_EXERCISE AIM_: Reproduce only the lines of the material below that start at the line containing "I've decided to come back" and stop at the line containing "Sharp Point". Keep both end lines.

++++++++++

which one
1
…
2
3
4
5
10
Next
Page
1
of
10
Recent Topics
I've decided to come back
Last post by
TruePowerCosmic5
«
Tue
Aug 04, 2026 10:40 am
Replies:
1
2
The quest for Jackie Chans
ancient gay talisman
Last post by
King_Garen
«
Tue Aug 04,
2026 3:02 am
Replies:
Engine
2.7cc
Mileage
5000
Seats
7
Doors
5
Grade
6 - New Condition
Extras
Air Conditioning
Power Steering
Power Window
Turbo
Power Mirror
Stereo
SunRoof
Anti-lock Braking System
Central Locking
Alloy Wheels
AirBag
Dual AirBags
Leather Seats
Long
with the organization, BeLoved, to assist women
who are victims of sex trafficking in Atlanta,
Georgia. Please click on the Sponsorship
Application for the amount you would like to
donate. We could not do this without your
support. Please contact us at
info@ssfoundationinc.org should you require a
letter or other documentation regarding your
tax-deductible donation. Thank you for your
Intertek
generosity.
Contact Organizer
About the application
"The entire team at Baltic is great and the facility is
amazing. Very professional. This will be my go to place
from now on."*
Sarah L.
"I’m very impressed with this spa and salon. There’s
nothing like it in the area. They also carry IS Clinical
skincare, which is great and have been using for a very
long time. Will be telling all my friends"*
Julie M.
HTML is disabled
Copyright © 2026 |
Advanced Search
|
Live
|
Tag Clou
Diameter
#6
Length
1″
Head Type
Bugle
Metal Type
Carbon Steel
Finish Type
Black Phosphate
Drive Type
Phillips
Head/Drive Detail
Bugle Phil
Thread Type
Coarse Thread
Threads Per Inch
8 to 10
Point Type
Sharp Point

++++++++++

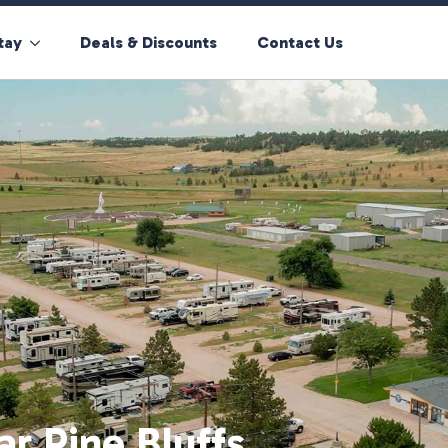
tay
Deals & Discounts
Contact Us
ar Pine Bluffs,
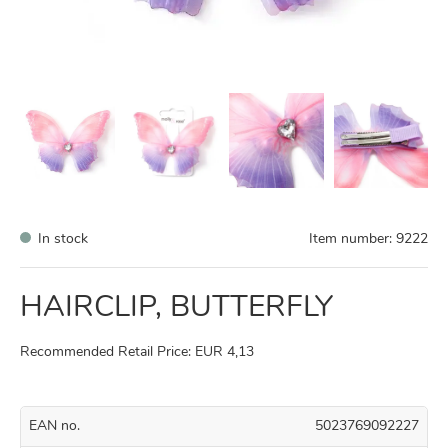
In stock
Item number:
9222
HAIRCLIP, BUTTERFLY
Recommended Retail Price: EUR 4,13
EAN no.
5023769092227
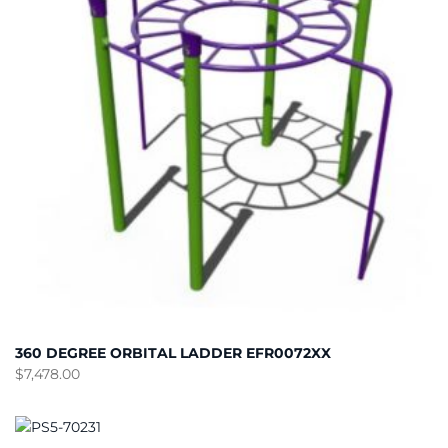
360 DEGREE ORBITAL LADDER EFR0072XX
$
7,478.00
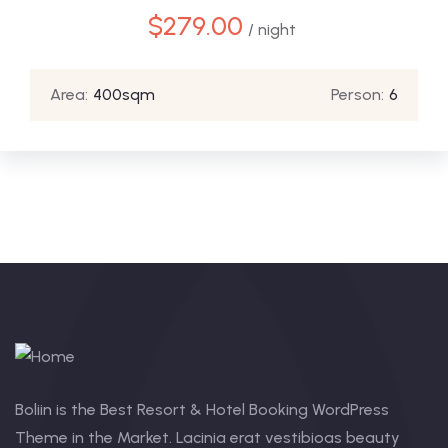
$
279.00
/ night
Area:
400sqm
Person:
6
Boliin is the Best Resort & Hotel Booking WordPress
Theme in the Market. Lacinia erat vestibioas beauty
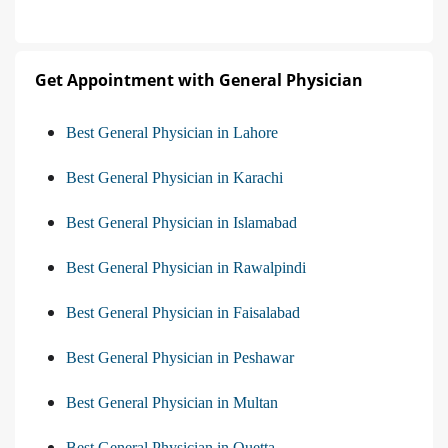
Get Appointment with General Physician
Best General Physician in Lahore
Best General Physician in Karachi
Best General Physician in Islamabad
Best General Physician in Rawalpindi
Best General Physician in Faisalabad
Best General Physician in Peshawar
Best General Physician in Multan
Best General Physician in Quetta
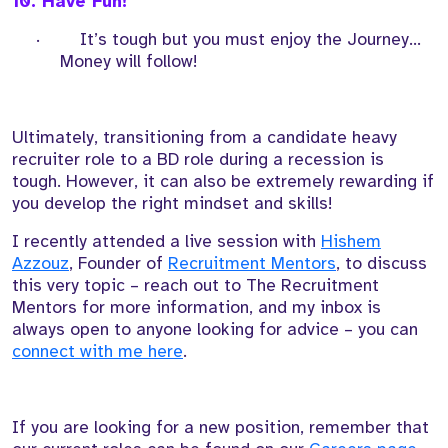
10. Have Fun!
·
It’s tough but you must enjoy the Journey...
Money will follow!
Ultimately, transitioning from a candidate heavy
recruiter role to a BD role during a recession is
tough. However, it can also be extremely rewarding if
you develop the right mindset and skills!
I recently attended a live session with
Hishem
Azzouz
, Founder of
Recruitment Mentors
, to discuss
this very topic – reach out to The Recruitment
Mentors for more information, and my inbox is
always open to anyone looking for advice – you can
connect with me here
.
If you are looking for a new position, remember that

++++++++++

_THE ANSWER_:
I've decided to come back
Last post by
TruePowerCosmic5
«
Tue
Aug 04, 2026 10:40 am
Replies:
1
2
The quest for Jackie Chans
ancient gay talisman
Last post by
King_Garen
«
Tue Aug 04,
2026 3:02 am
Replies:
Engine
2.7cc
Mileage
5000
Seats
7
Doors
5
Grade
6 - New Condition
Extras
Air Conditioning
Power Steering
Power Window
Turbo
Power Mirror
Stereo
SunRoof
Anti-lock Braking System
Central Locking
Alloy Wheels
AirBag
Dual AirBags
Leather Seats
Long
with the organization, BeLoved, to assist women
who are victims of sex trafficking in Atlanta,
Georgia. Please click on the Sponsorship
Application for the amount you would like to
donate. We could not do this without your
support. Please contact us at
info@ssfoundationinc.org should you require a
letter or other documentation regarding your
tax-deductible donation. Thank you for your
Intertek
generosity.
Contact Organizer
About the application
"The entire team at Baltic is great and the facility is
amazing. Very professional. This will be my go to place
from now on."*
Sarah L.
"I’m very impressed with this spa and salon. There’s
nothing like it in the area. They also carry IS Clinical
skincare, which is great and have been using for a very
long time. Will be telling all my friends"*
Julie M.
HTML is disabled
Copyright © 2026 |
Advanced Search
|
Live
|
Tag Clou
Diameter
#6
Length
1″
Head Type
Bugle
Metal Type
Carbon Steel
Finish Type
Black Phosphate
Drive Type
Phillips
Head/Drive Detail
Bugle Phil
Thread Type
Coarse Thread
Threads Per Inch
8 to 10
Point Type
Sharp Point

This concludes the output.